L’album compile trois cassettes fondatrices du groupe — Le Clos, Extrême Ponction, Excroissance — soigneusement restaurées par Norscq. Loin d’être de simples documents d’époque, ces morceaux témoignent d’une recherche obstinée de formes, d’une fascination pour le faux raccord, l’imparfait, l’irrépétable. Ostinato, morceau aussi bref qu’hallucinogène, ressasse une figure rythmique en boucle comme si le temps lui-même se cassait la voix en répétant ses erreurs. Il faut entendre Edifice pour comprendre la logique Palo Alto: ça commence dans l’épure, ça dérive sans prévenir vers un théâtre radiophonique hanté, puis ça finit dans un contrepoint spectral, entre Coil et une boîte à musique psychotique. Cette architecture désorientée pourrait passer pour absconse si elle n’était pas, au fond, follement incarnée. La beauté ici est fragile, elle trébuche, elle bégaye, elle se dissout à mesure qu’on croit la saisir.
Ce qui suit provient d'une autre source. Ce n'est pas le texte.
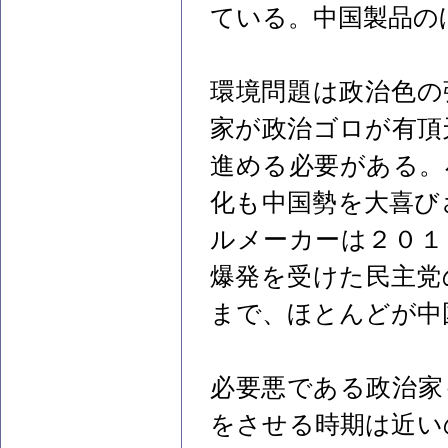
ている。中国製品の
環境問題は政治色の
家が政治ゴロが有頂
進める必要がある。
化も中国勢を大喜び
ルメーカーは２０１
爆発を受けた民主党
まで、ほとんどが中
必要悪である政治家
をさせる時期は近い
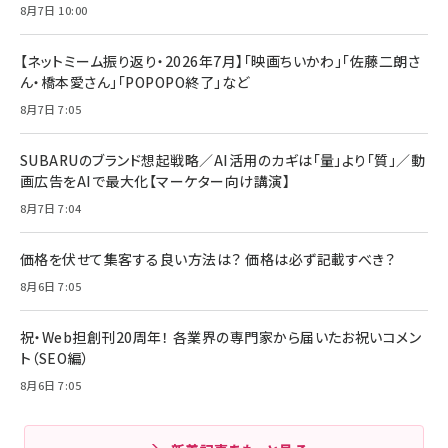
8月7日 10:00
【ネットミーム振り返り・2026年7月】「映画ちいかわ」「佐藤二朗さ
ん・橋本愛さん」「POPOPO終了」など
8月7日 7:05
SUBARUのブランド想起戦略／AI活用のカギは「量」より「質」／動
画広告をAIで最大化【マーケター向け講演】
8月7日 7:04
価格を伏せて集客する良い方法は？ 価格は必ず記載すべき？
8月6日 7:05
祝・Web担創刊20周年！ 各業界の専門家から届いたお祝いコメン
ト（SEO編）
8月6日 7:05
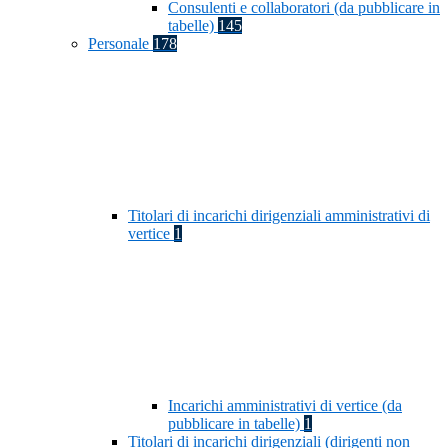
Consulenti e collaboratori (da pubblicare in
tabelle)
145
Personale
178
Titolari di incarichi dirigenziali amministrativi di
vertice
1
Incarichi amministrativi di vertice (da
pubblicare in tabelle)
1
Titolari di incarichi dirigenziali (dirigenti non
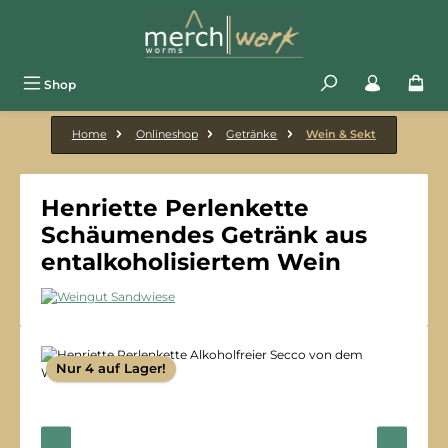
Zum Hauptinhalt springen
Shop
Home
Onlineshop
Getränke
Wein & Sekt
Henriette Perlenkette
Schäumendes Getränk aus
entalkoholisiertem Wein
Bildergalerie überspringen
Nur 4 auf Lager!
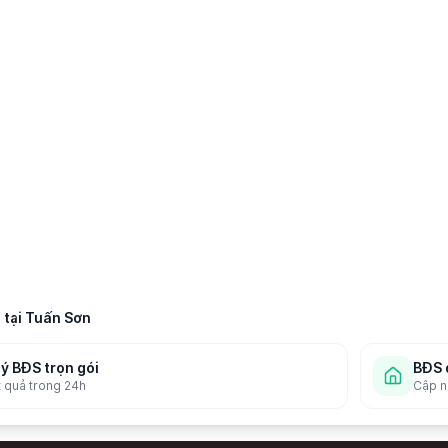
 tại
Tuấn Sơn
lý BĐS trọn gói
BĐS 
t quả trong 24h
Cập nh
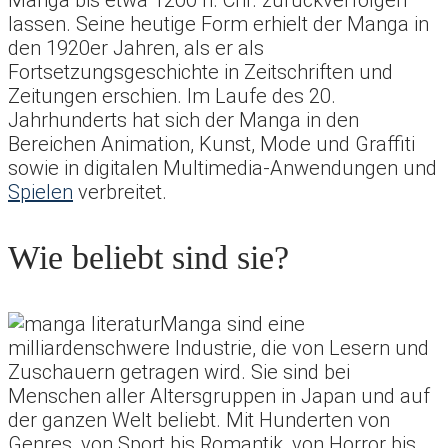
Manga bis etwa 1200 n. Chr. zurückverfolgen
lassen. Seine heutige Form erhielt der Manga in
den 1920er Jahren, als er als
Fortsetzungsgeschichte in Zeitschriften und
Zeitungen erschien. Im Laufe des 20.
Jahrhunderts hat sich der Manga in den
Bereichen Animation, Kunst, Mode und Graffiti
sowie in digitalen Multimedia-Anwendungen und
Spielen
verbreitet.
Wie beliebt sind sie?
Manga sind eine
milliardenschwere Industrie, die von Lesern und
Zuschauern getragen wird. Sie sind bei
Menschen aller Altersgruppen in Japan und auf
der ganzen Welt beliebt. Mit Hunderten von
Genres, von Sport bis Romantik, von Horror bis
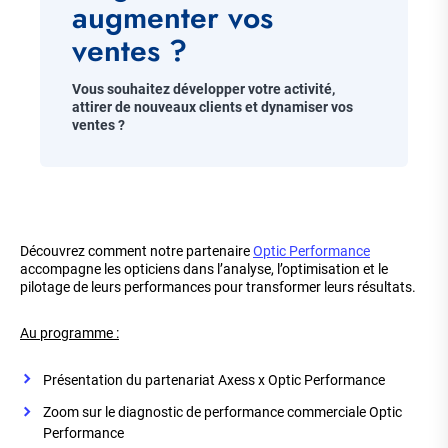
augmenter vos
ventes ?
Chapo
Vous souhaitez développer votre activité,
attirer de nouveaux clients et dynamiser vos
ventes ?
Corps
de
Découvrez comment notre partenaire
Optic Performance
la
accompagne les opticiens dans l’analyse, l’optimisation et le
page
pilotage de leurs performances pour transformer leurs résultats.
Au programme :
Présentation du partenariat Axess x Optic Performance
Zoom sur le diagnostic de performance commerciale Optic
Performance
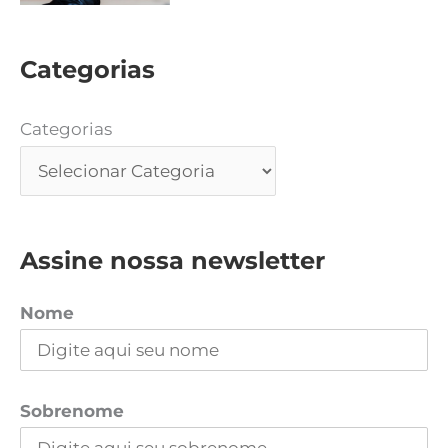
Categorias
Categorias
Assine nossa newsletter
Nome
Sobrenome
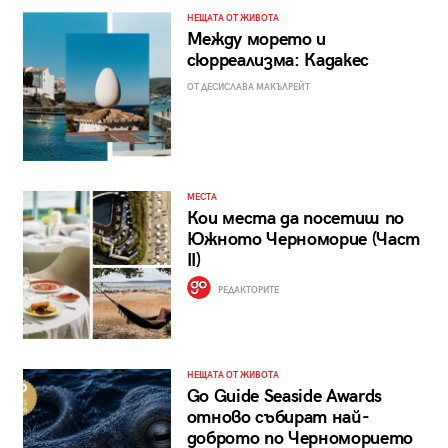
НЕЩАТА ОТ ЖИВОТА
Между морето и
сюрреализма: Кадакес
ОТ ДЕСИСЛАВА МАКЪЛРЕЙТ
МЕСТА
Кои места да посетиш по
Южното Черноморие (Част
II)
РЕДАКТОРИТЕ
НЕЩАТА ОТ ЖИВОТА
Go Guide Seaside Awards
отново събират най-
доброто по Черноморието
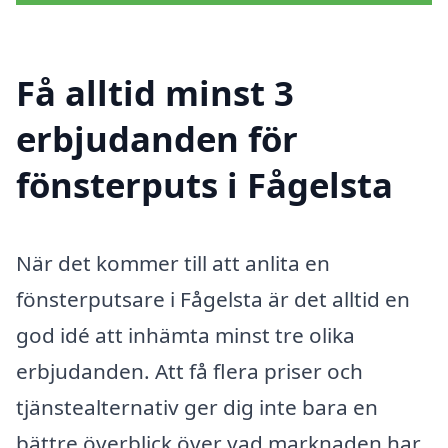
Få alltid minst 3
erbjudanden för
fönsterputs i Fågelsta
När det kommer till att anlita en
fönsterputsare i Fågelsta är det alltid en
god idé att inhämta minst tre olika
erbjudanden. Att få flera priser och
tjänstealternativ ger dig inte bara en
bättre överblick över vad marknaden har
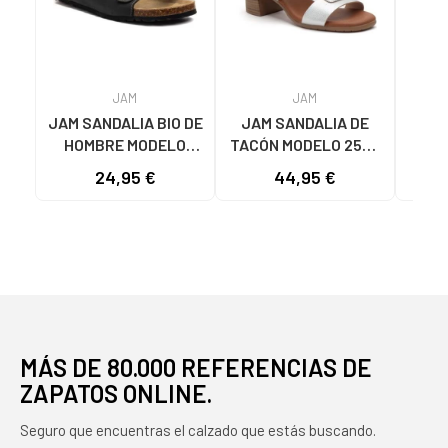
JAM
JAM
JAM SANDALIA BIO DE
JAM SANDALIA DE
JAM 
HOMBRE MODELO
TACÓN MODELO 2556
BI
7378 EN PIEL CON
EN PIEL PARA MUJER
HEB
24,95 €
44,95 €
HEBILLAS NEGRO
VARIOS COLORES
MÁS DE 80.000 REFERENCIAS DE
ZAPATOS ONLINE.
Seguro que encuentras el calzado que estás buscando.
Depuis ses origines, Palo Alto n’a jamais dissocié musique et littérature. L’ombre de Jacques Barbéri, écrivain de science-fiction et saxophoniste halluciné, plane sur chaque mesure. Le groupe ne compose pas : il imagine, il projette, il interroge. Que se passe-t-il lorsqu’un synthétiseur rêve ? À quoi ressemble un slow dans une dimension fracturée ? Rumbatracien, improbable sarabande cybernétique, répond à sa manière – comme si un batracien post-nucléaire entamait une danse de séduction sous acide. Chaque titre est une nouvelle, chaque son un mot d’une langue perdue. Le projet n’est pas de faire joli. Il est de faire juste. Juste assez pour que l’imagination s’emballe, pour que l’oreille devienne œil, pour que le spectre du souvenir transforme l’écoute en hallucination douce.
Alors que l’on célèbre les 35 ans du groupe, ce Persistence of Memory n’a rien d’un mausolée. C’est une matrice. L’endroit d’où tout a germé, chaos inclus. Le double album n’offre pas seulement un retour aux sources, il invite à réentendre autrement tout ce que Palo Alto fera ensuite – l’improvisation, les lectures scéniques, les disques-concepts sur Deleuze, Pynchon, Ballard, Damasio. Cette réédition réveille une époque où créer n’était pas produire, où expérimenter n’était pas une pose mais un vertige. En 2025, c’est une leçon, un antidote. À la standardisation. À la nostalgie figée. À la musique sage.